National leaders should deny the automakers’ request for so-called bridge loans and instead, if needed, allow the practical protections of Chapter 11 bankruptcy to be the government’s primary involvement in helping the companies steer their way back to prominence.

Tough times require that we look beyond nostalgia or pity. On its face, the $25 billion request shows a lack of business judgment, as the rate at which the companies are burning through cash on hand suggests the loans could evaporate well before this time next year. Simply put, the taxpayer money would be wasted at a time we cannot afford to waste it, only to delay the bankruptcy that actually would offer the Big Three the tools the domestic industry needs to survive and thrive in the future.

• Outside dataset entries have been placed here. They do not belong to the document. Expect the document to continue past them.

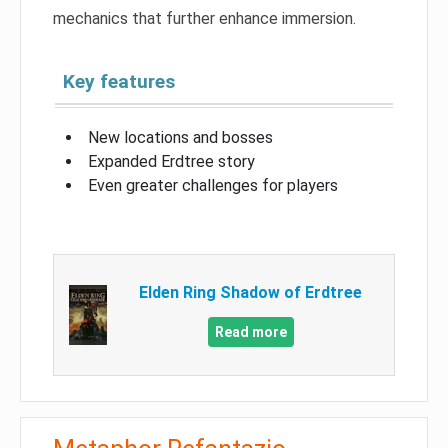
mechanics that further enhance immersion.
Key features
New locations and bosses
Expanded Erdtree story
Even greater challenges for players
Elden Ring Shadow of Erdtree
Read more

Meanwhile, prior to the credit meltdown, the domestic automakers already received $25 billion in government loans to help them retool their products to be more fuel-efficient and green. (That taxpayers had to help Detroit retool when so many other automakers made fortunes developing greener cars should be a boldface reminder of why the domestic makers are in so much trouble.)

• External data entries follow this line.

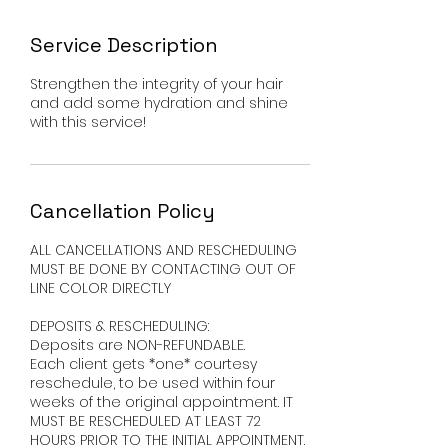
Service Description
Strengthen the integrity of your hair
and add some hydration and shine
with this service!
Cancellation Policy
ALL CANCELLATIONS AND RESCHEDULING
MUST BE DONE BY CONTACTING OUT OF
LINE COLOR DIRECTLY ​
DEPOSITS & RESCHEDULING:
Deposits are NON-REFUNDABLE.
Each client gets *one* courtesy
reschedule, to be used within four
weeks of the original appointment. IT
MUST BE RESCHEDULED AT LEAST 72
HOURS PRIOR TO THE INITIAL APPOINTMENT.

Bankruptcy would allow management and labor to remove the unrealistic wages and perks that add nearly $2,000 to the total cost of every American car or truck, and should make domestics more competitive with foreign cars.

Big Three executives argue that bankruptcy would frighten away buyers, who might worry that warranties wouldn’t be honored. The problem, however, could be solved by allowing for-profit companies to offer the warranties, or by letting Washington back the guarantees.

We concede that bankruptcy would not be painless, and we encourage Washington to fully weigh potential societal impacts of layoffs and unemployment costs to taxpayers in making its decision. But the request for more money now is improper.

The $700 billion bailout (as frustratingly hamstrung with problems as it is) was meant to shore up credit markets, which are less a particular industry and more an over-arching infrastructure that fosters all economic activity.

Without the bridge loans, an existing automaker could go out of business, but that’s not to say that others won’t rise up in its place and even eclipse its former might with even mightier, more innovative products. After all, nothing suggests Americans will do without cars for the foreseeable future.

If American automakers can continue to retool their thinking, and shed some of their legacy costs, we expect they’ll do OK.